I was wondering if anyone might know whether there might be some kind of optimization going on with HLSL InterlockedAdd, specifically when it is used on a single global atomic counter (added value is constant across all threads) by a large number of threads.
Some information I dug up on the web says that atomic adds can create significant contention issues: https://developer.nvidia.com/blog/cuda-pro-tip-optimized-filtering-warp-aggregated-atomics/
Granted, the article above is written for CUDA (also a little old dating to 2014), whereas I am interested in HLSL InterlockedAdd.

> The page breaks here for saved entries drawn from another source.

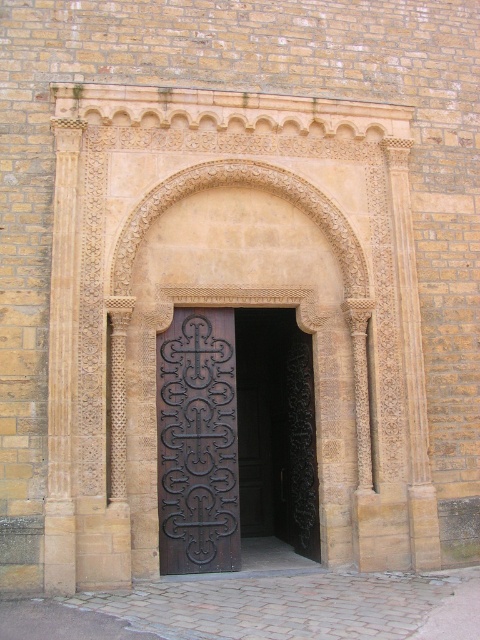 Looking at this image, you are standing at the entrance of the historical building and want to enter. The dark wood door at center and the dark brown wrought iron door at center are both in front of you. Which door should you approach first to enter the building?

You should approach the dark wood door at center first because it is closer to you than the dark brown wrought iron door at center.

You are standing in front of the entrance and need to open the door. Which door should you push to enter? The dark wood door at center or the dark brown wrought iron door at center?

The dark wood door at center is to the right of dark brown wrought iron door at center. Since both doors are at the center, you should push the dark wood door at center as it is the actual door to enter, while the dark brown wrought iron door at center might be a decorative element. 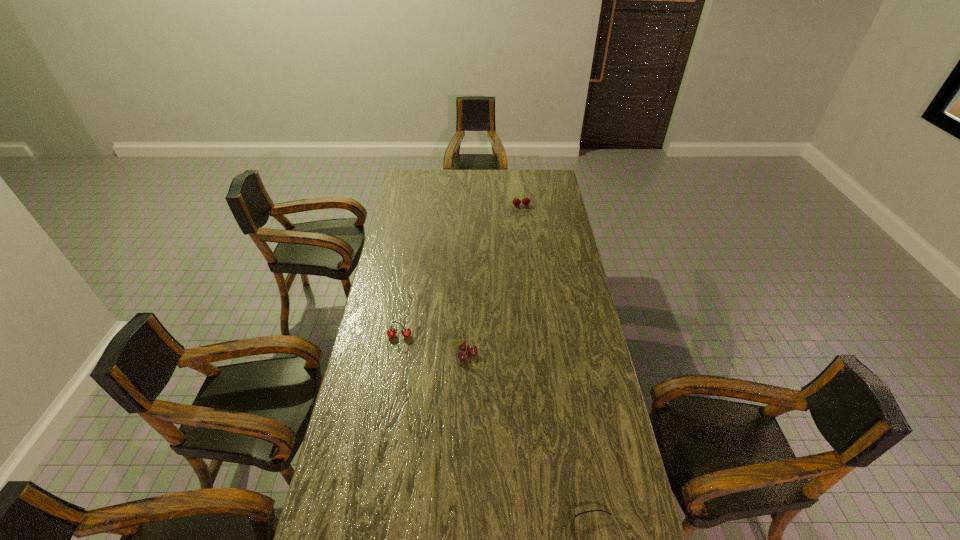 The image size is (960, 540). In order to click on the farthest object in this screenshot , I will do `click(525, 201)`.

Find the location of a particular element. The image size is (960, 540). the tallest cherry is located at coordinates (525, 201).

Where is `the leftmost cherry`? The image size is (960, 540). the leftmost cherry is located at coordinates (391, 332).

Identify the location of the third nearest object. (391, 332).

The image size is (960, 540). Identify the location of the third object from right to left. (463, 346).

In order to click on the third farthest object in this screenshot , I will do `click(463, 346)`.

Image resolution: width=960 pixels, height=540 pixels. Identify the location of vacant space located on the surface of the farthest object. (524, 233).

The image size is (960, 540). Identify the location of vacant space positioned with stems pointing upwards on the leftmost object. (386, 417).

The image size is (960, 540). I want to click on vacant area situated on the leaves of the nearest cherry, so click(465, 379).

I want to click on object that is positioned at the left edge, so click(391, 332). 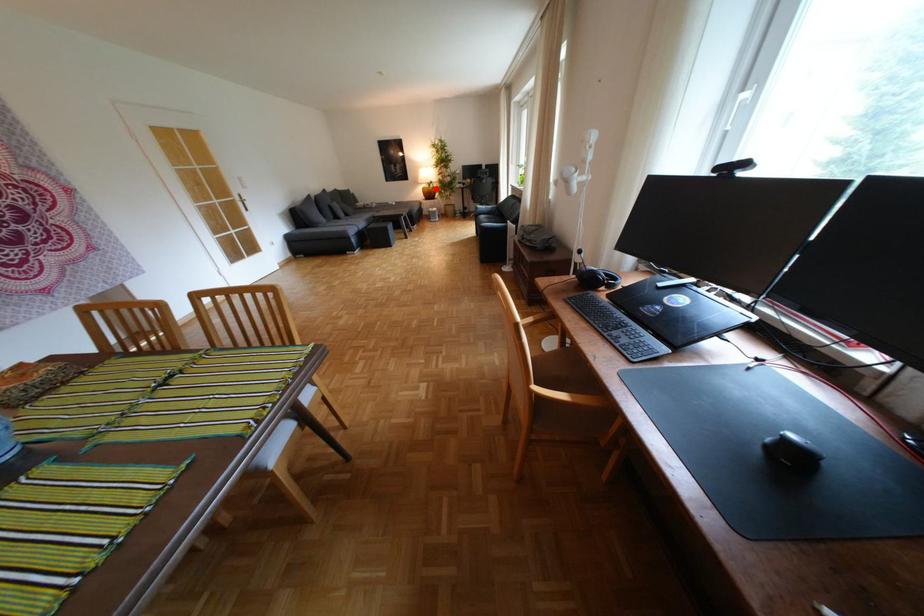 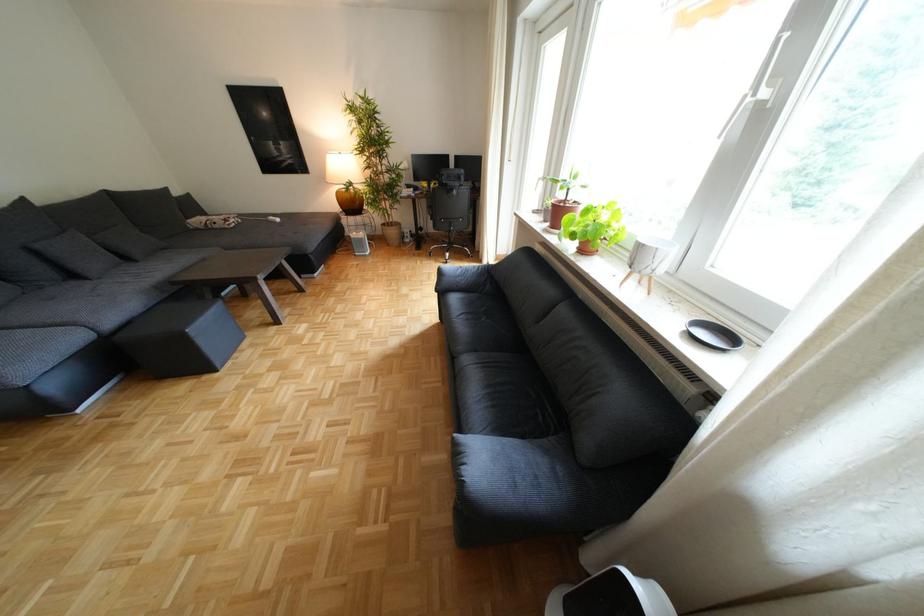 Question: I am providing you with two images of the same scene from different viewpoints. Image1 has a red point marked. In image2, the corresponding 3D location appears at what relative position? Reply with the corresponding letter.

Choices:
 (A) Closer
 (B) Farther

Answer: (B) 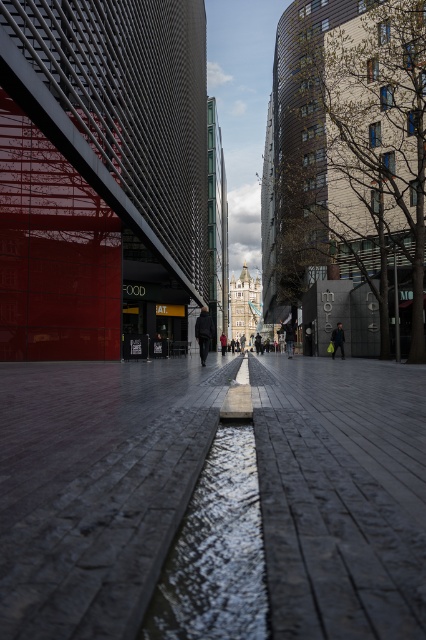 You are standing on the dark gray stone pavement at center and want to step onto the reflective concrete puddle at center. Is the puddle above or below your current position?

The dark gray stone pavement at center is located below the reflective concrete puddle at center, so the puddle is above your current position.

To that end, I wrote a dummy HLSL shader for Unity (compiled to d3d11 via FXC, to my knowledge), where I call InterlockedAdd on a single global atomic counter, such that the added value is always the same across all the shaded fragments. The snippet in question (run in http://shader-playground.timjones.io/, compiled via FXC, optimization lvl 3, shading model 5.0):
**HLSL**:
RWStructuredBuffer<int> counter : register(u1);
void PSMain()
{
InterlockedAdd(counter[0], 1);
}
----
**Assembly**:
ps_5_0
dcl_globalFlags refactoringAllowed
dcl_uav_structured u1, 4
atomic_iadd u1, l(0, 0, 0, 0), l(1)
ret
I then slightly modified the code, and instead of always adding some constant value, I now add a value that varies across fragments, so something like this:
**HLSL**:
RWStructuredBuffer<int> counter : register(u1);
void PSMain(float4 pixel_pos : SV_Position)
{
InterlockedAdd(counter[0], int(pixel_pos.x));
}
----
**Assmebly**:
ps_5_0
dcl_globalFlags refactoringAllowed
dcl_uav_structured u1, 4
dcl_input_ps_siv linear noperspective v0.x, position
dcl_temps 1
ftoi r0.x, v0.x
atomic_iadd u1, l(0, 0, 0, 0), r0.x
ret
I implemented the equivalents of the aforementioned snippets in Unity, and used them as my fragment shaders for rendering a full-screen quad (granted, there is no output semantics, but that is irrelevant). I profiled the resulting shaders with Nsight Grphics. Suffice to say that the difference between two draw calls was massive, with the fragment shader based on the second snippet (InterlockedAdd with variable value) being considerably slower.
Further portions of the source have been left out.